How will some of these newly synthesized viral proteins be used?
They will form the protein capsid around the newly replicated viral DNA molecules. They will be released from the cell, and target other host cells to trigger new infections.
The enzymes of DNA replication are usually not expressed in quiescent cells. True/False
True. These cells are categorized as cells in G(0). Most of the cells that are infected will be in G(0) and are unwelcoming hosts.
List two dsDNA viruses that have genomes greater than 60 genes.
Herpes
Epstein-Barr virus.
However, these viruses can encode their own DNA polymerase and secure their ability to replicate in quiescent cells.
Aside from some viruses encoding their own DNA polymerase, how might other viruses get around this problem?
Some viruses produce a protein that induces the resting host cell to enter the active cell cycle. At this point, the replication enzymes are available for exploitation and continued reproduction of the virus.
Considering that some viruses may induce cells into the active cell cycle, can this cause a cellular transformation?
Possibly. This process converts the host cell growth from a normal pattern to a pattern more in line with a cancer cell. In fact, the gene that encodes this growth promoting protein can function as an oncogene that acts to transform the infected cell into a cancer cell.

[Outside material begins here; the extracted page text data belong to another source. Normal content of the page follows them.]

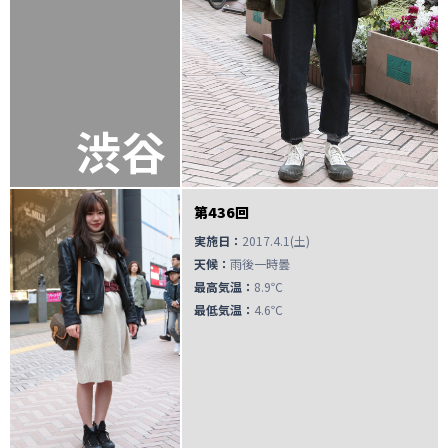
渋谷
第436回
実施日：
2017.4.1(土)
天候：
雨後一時曇
最高気温：
8.9℃
最低気温：
4.6℃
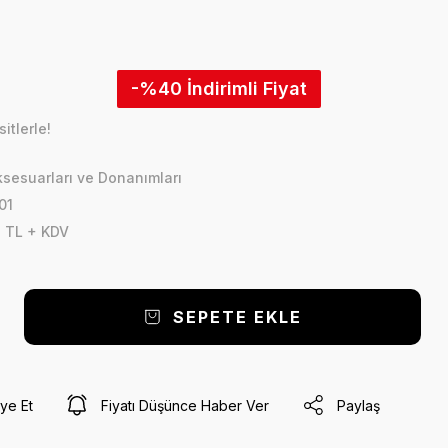
-%40
itlerle!
sesuarları ve Donanımları
01
 TL + KDV
SEPETE EKLE
ye Et
Fiyatı Düşünce Haber Ver
Paylaş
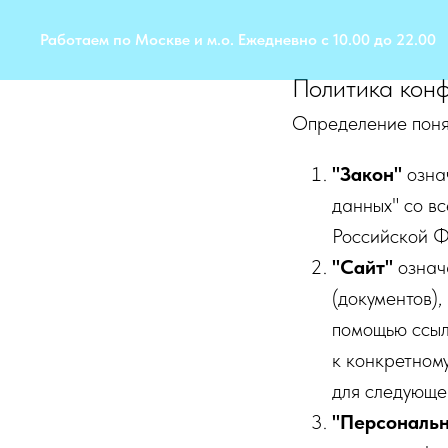
Работаем по Москве и м.о. Ежедневно с 10.00 до 22.00
Политика кон
Определение поня
"Закон"
озна
данных" со в
Российской 
"Сайт"
означ
(документов),
помощью ссыл
к конкретном
для следующег
"Персональ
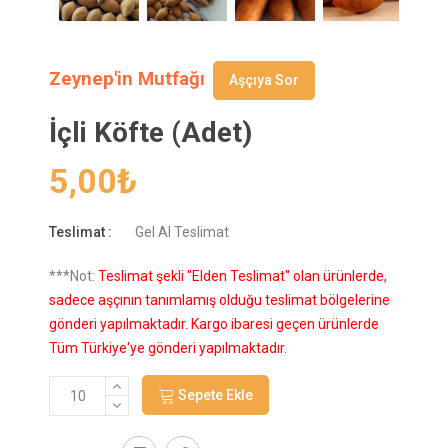
Zeynep'in Mutfağı
Aşçıya Sor
İçli Köfte (Adet)
5,00
₺
Teslimat :
Gel Al Teslimat
***Not:
Teslimat şekli "Elden Teslimat" olan ürünlerde,
sadece aşçının tanımlamış olduğu teslimat bölgelerine
gönderi yapılmaktadır. Kargo ibaresi geçen ürünlerde
Tüm Türkiye'ye gönderi yapılmaktadır.
Sepete Ekle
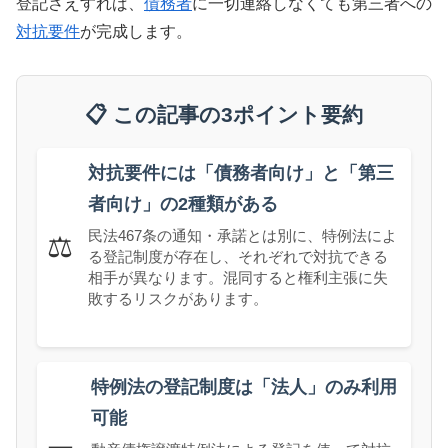
登記さえすれば、
債務者
に一切連絡しなくても第三者への
対抗要件
が完成します。
📋 この記事の3ポイント要約
対抗要件には「債務者向け」と「第三
者向け」の2種類がある
民法467条の通知・承諾とは別に、特例法によ
⚖️
る登記制度が存在し、それぞれで対抗できる
相手が異なります。混同すると権利主張に失
敗するリスクがあります。
特例法の登記制度は「法人」のみ利用
可能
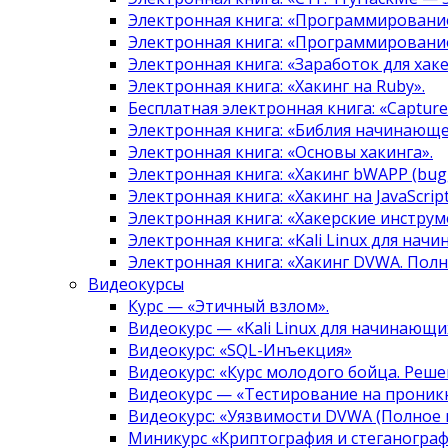
Электронная книга: «Программировани
Электронная книга: «Программировани
Электронная книга: «Заработок для хак
Электронная книга: «Хакинг на Ruby».
Бесплатная электронная книга: «Capture 
Электронная книга: «Библия начинающе
Электронная книга: «Основы хакинга».
Электронная книга: «Хакинг bWAPP (bugg
Электронная книга: «Хакинг на JavaScript
Электронная книга: «Хакерские инструм
Электронная книга: «Kali Linux для нач
Электронная книга: «Хакинг DVWA. Полн
Видеокурсы
Курс — «Этичный взлом».
Видеокурс — «Kali Linux для начинающи
Видеокурс: «SQL-Инъекция»
Видеокурс: «Курс молодого бойца. Реше
Видеокурс — «Тестирование на проникн
Видеокурс: «Уязвимости DVWA (Полное 
Миникурс «Криптография и стеганограф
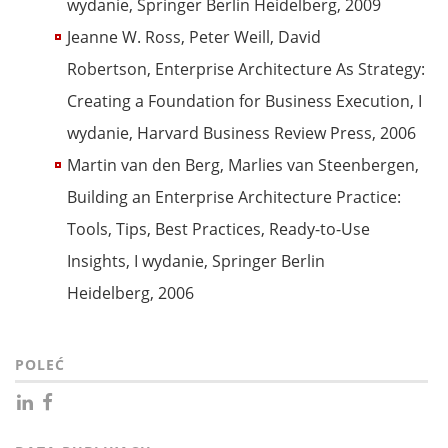
wydanie, Springer Berlin Heidelberg, 2009
Jeanne W. Ross, Peter Weill, David
Robertson, Enterprise Architecture As Strategy:
Creating a Foundation for Business Execution, I
wydanie, Harvard Business Review Press, 2006
Martin van den Berg, Marlies van Steenbergen,
Building an Enterprise Architecture Practice:
Tools, Tips, Best Practices, Ready-to-Use
Insights, I wydanie, Springer Berlin
Heidelberg, 2006
POLEĆ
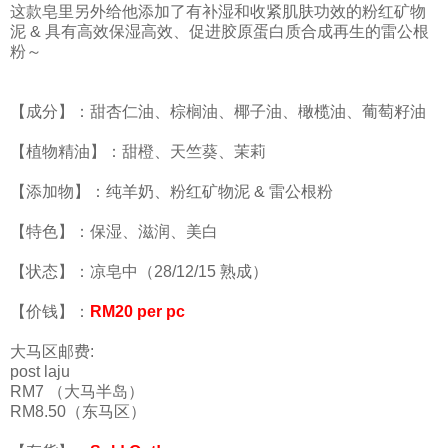
这款皂里另外给他添加了有补湿和收紧肌肤功效的粉红矿物
泥 & 具有高效保湿高效、促进胶原蛋白质合成再生的雷公根
粉～
【成分】：甜杏仁油、棕榈油、椰子油、橄榄油、葡萄籽油
【植物精油】：甜橙、天竺葵、茉莉
【添加物】：纯羊奶、粉红矿物泥 & 雷公根粉
【特色】：保湿、滋润、美白
【状态】：凉皂中（28/12/15 熟成）
【价钱】：
RM20 per pc
大马区邮费:
post laju
RM7 （大马半岛）
RM8.50（东马区）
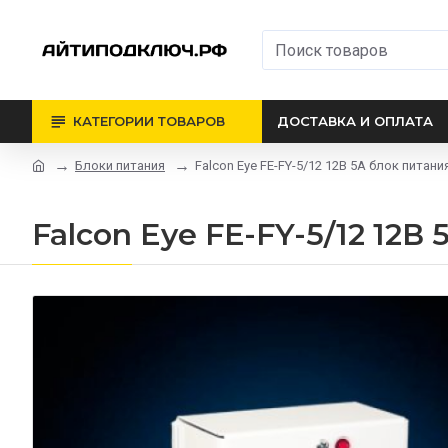
КАТЕГОРИИ ТОВАРОВ
ДОСТАВКА И ОПЛАТА
Блоки питания
Falcon Eye FE-FY-5/12 12В 5A блок питани
Falcon Eye FE-FY-5/12 12В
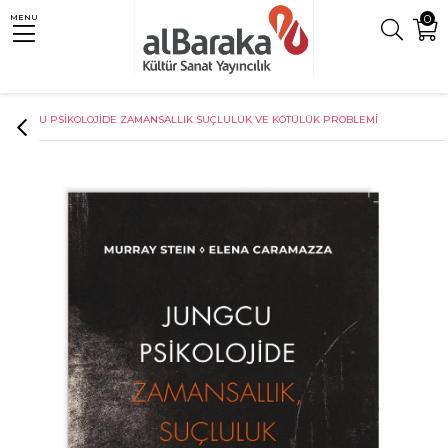
0
MENU
Anasayfa
Psikoloji
JUNGCU PSİKOLOJİDE ZAMANSALLIK SUÇLULUK VE KÖTÜLÜK PROBLEMİ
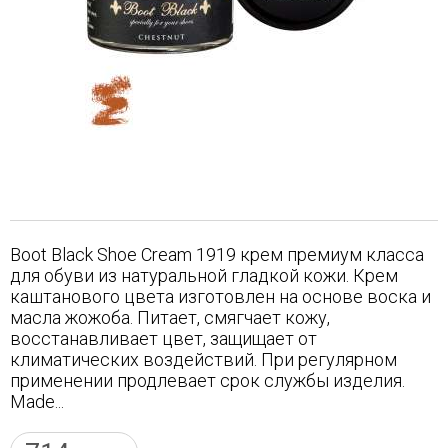
Boot Black Shoe Cream 1919 крем премиум класса
для обуви из натуральной гладкой кожи. Крем
каштанового цвета изготовлен на основе воска и
масла жожоба. Питает, смягчает кожу,
восстанавливает цвет, защищает от
климатических воздействий. При регулярном
применении продлевает срок службы изделия.
Made...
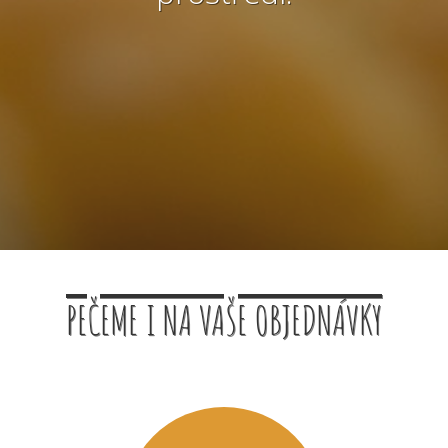
PEČEME I NA VAŠE OBJEDNÁVKY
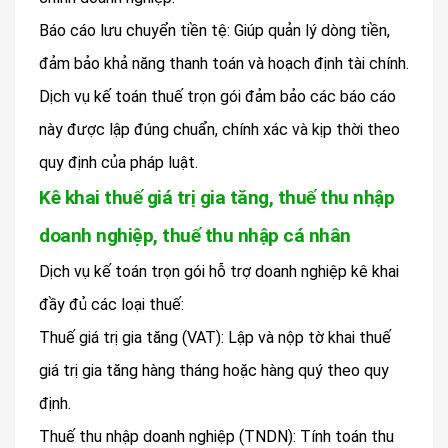
Báo cáo lưu chuyển tiền tệ: Giúp quản lý dòng tiền,
đảm bảo khả năng thanh toán và hoạch định tài chính.
Dịch vụ kế toán thuế trọn gói đảm bảo các báo cáo
này được lập đúng chuẩn, chính xác và kịp thời theo
quy định của pháp luật.
Kê khai thuế giá trị gia tăng, thuế thu nhập
doanh nghiệp, thuế thu nhập cá nhân
Dịch vụ kế toán trọn gói hỗ trợ doanh nghiệp kê khai
đầy đủ các loại thuế:
Thuế giá trị gia tăng (VAT): Lập và nộp tờ khai thuế
giá trị gia tăng hàng tháng hoặc hàng quý theo quy
định.
Thuế thu nhập doanh nghiệp (TNDN): Tính toán thu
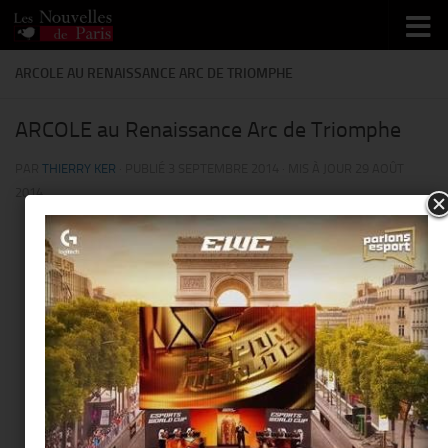
Skip to content
ARCOLE AU RENAISSANCE ARC DE TRIOMPHE
ARCOLE au Renaissance Arc de Triomphe
PAR
THIERRY KER
· PUBLIÉ
3 SEPTEMBRE 2014
· MIS À JOUR
29 AOÛT
2014
This page can't load Google Maps correctly.
Hôtel Renaissance Arc de
Triomphe
Do you own this website?
OK
39 avenue de Wagram - Paris
Événements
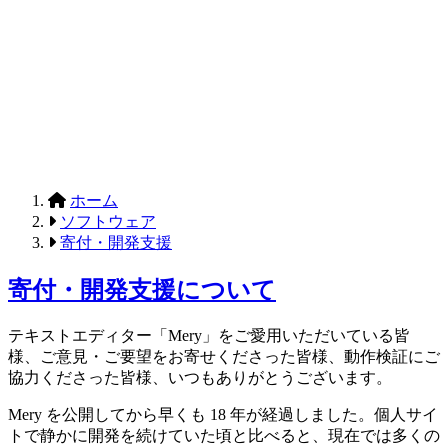
ホーム
ソフトウェア
寄付・開発支援
寄付・開発支援について
テキストエディター「Mery」をご愛用いただいている皆
様、ご意見・ご要望をお寄せくださった皆様、動作検証にご
協力くださった皆様、いつもありがとうございます。
Mery を公開してから早くも 18 年が経過しました。個人サイ
トで静かに開発を続けていた頃と比べると、現在では多くの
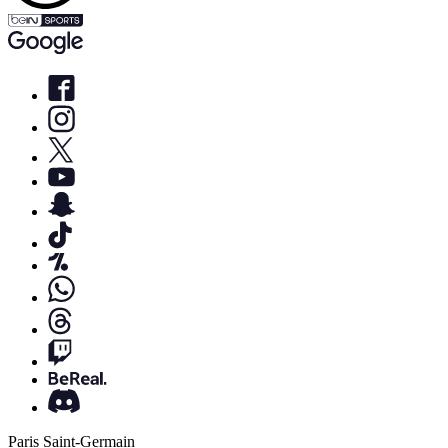
Paris Saint-Germain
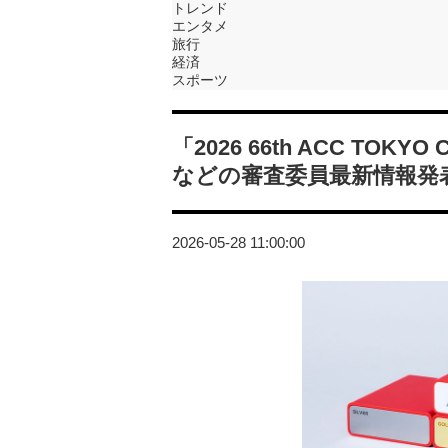
トレンド
エンタメ
旅行
経済
スポーツ
「2026 66th ACC TOKY
などの審査委員最新情報発
2026-05-28 11:00:00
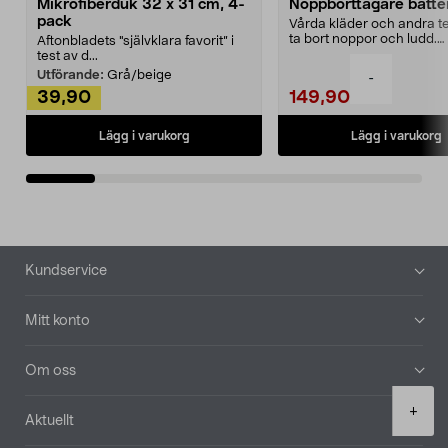
Mikrofiberduk 32 x 31 cm, 4-
Noppborttagare batter
pack
Vårda kläder och andra tex
ta bort noppor och ludd.
Aftonbladets "självklara favorit” i
Noppborttagaren fräs...
test av d...
Utförande:
Grå/beige
-
39,90
149,90
Lägg i varukorg
Lägg i varukorg
Sidfot
Kundservice
Mitt konto
Om oss
Product
+
Aktuellt
quantity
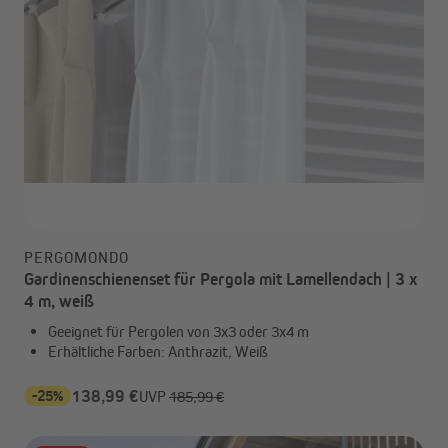
PERGOMONDO
Gardinenschienenset für Pergola mit Lamellendach | 3 x
4 m, weiß
Geeignet für Pergolen von 3x3 oder 3x4 m
Erhältliche Farben: Anthrazit, Weiß
-25%
138,99 €
UVP
185,99 €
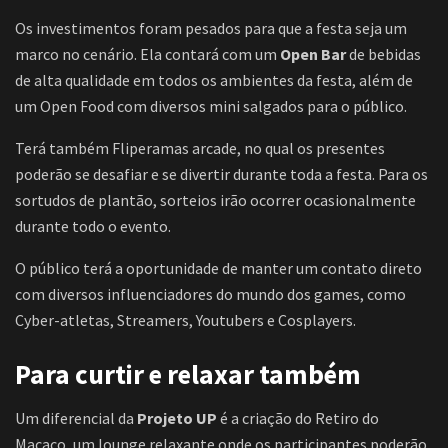
Os investimentos foram pesados para que a festa seja um
marco no cenário. Ela contará com um
Open Bar
de bebidas
de alta qualidade em todos os ambientes da festa, além de
um Open Food com diversos mini salgados para o público.
Terá também Fliperamas arcade, no qual os presentes
poderão se desafiar e se divertir durante toda a festa. Para os
sortudos de plantão, sorteios irão ocorrer ocasionalmente
durante todo o evento.
O público terá a oportunidade de manter um contato direto
com diversos influenciadores do mundo dos games, como
Cyber-atletas, Streamers, Youtubers e Cosplayers.
Para curtir e relaxar também
Um diferencial da
Projeto UP
é a criação do Retiro do
Macaco, um lounge relaxante onde os participantes poderão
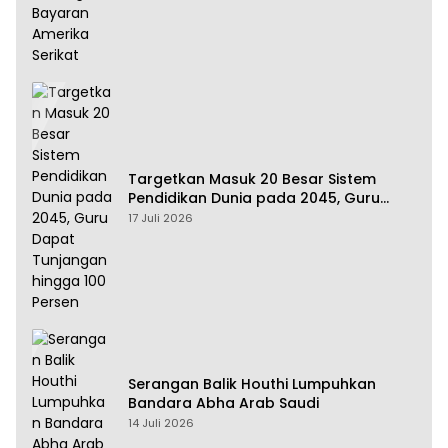
Targetkan Masuk 20 Besar Sistem
Pendidikan Dunia pada 2045, Guru
Dapat Tunjangan hingga 100 Persen
17 Juli 2026
Serangan Balik Houthi Lumpuhkan
Bandara Abha Arab Saudi
14 Juli 2026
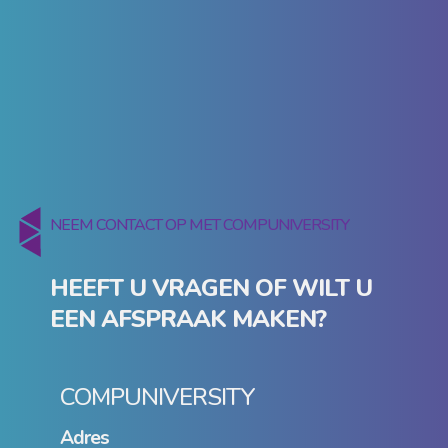
NEEM CONTACT OP MET COMPUNIVERSITY
HEEFT U VRAGEN OF WILT U
EEN AFSPRAAK MAKEN?
COMPUNIVERSITY
Adres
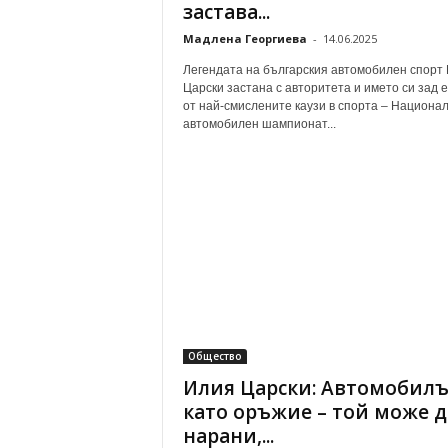
застава...
Мадлена Георгиева
-
14.06.2025
Легендата на българския автомобилен спорт
Царски застана с авторитета и името си зад 
от най-смислените каузи в спорта – Национа
автомобилен шампионат...
Общество
Илия Царски: Автомобилъ
като оръжие – той може д
нарани,...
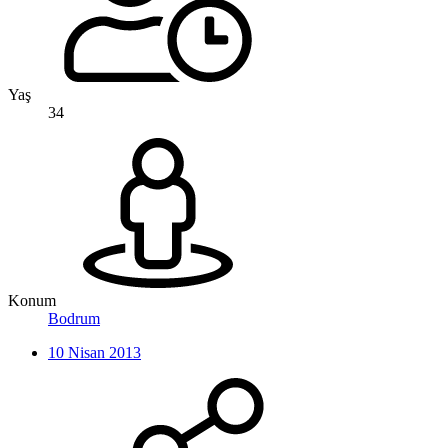
Yaş
34
Konum
Bodrum
10 Nisan 2013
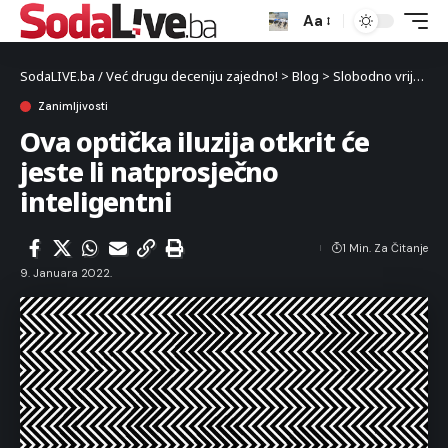
Aa
SodaLIVE.ba / Već drugu deceniju zajedno!
>
Blog
>
Slobodno vrijeme
Zanimljivosti
Ova optička iluzija otkrit će
jeste li natprosječno
inteligentni
1 Min. Za Čitanje
9. Januara 2022.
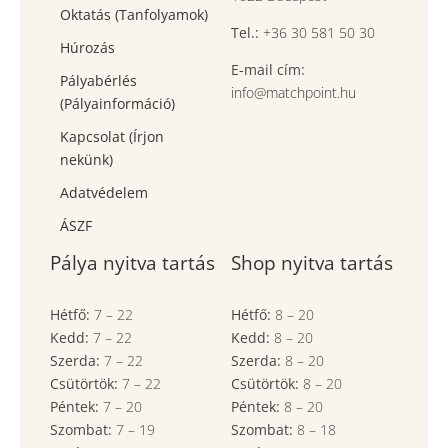
Oktatás (Tanfolyamok)
Tel.:
+36 30 581 50 30
Húrozás
E-mail cím:
Pályabérlés
info@matchpoint.hu
(Pályainformáció)
Kapcsolat (Írjon
nekünk)
Adatvédelem
ÁSZF
Pálya nyitva tartás
Shop nyitva tartás
Hétfő:
7
–
22
Hétfő:
8
–
20
Kedd:
7
–
22
Kedd:
8
–
20
Szerda:
7
–
22
Szerda:
8
–
20
Csütörtök:
7
–
22
Csütörtök:
8
–
20
Péntek:
7
–
20
Péntek:
8
–
20
Szombat:
7
– 19
Szombat:
8
– 18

Over 90% of human cervical carcinomas are associated with infection by human papilloma virus. True/False
True. The viral genome must perpetuate itself so when the original cell divides into many cells, each new cell has the virus and the viral growth promoting protein.
There is a strong association between the EBV and Burkitt's lymphoma. True/False
True. Burkitt's lymphoma is seen in central Africa as a childhood tumor. These tumors are inadvertent by-products of the need to replicate viral DNA.
Concerning Burkitt's lymphoma from the EBV, why does the actual outgrowth of tumors occur?
This happens when virus infected cells are not fully eliminated by the completion of the viral lytic cycle.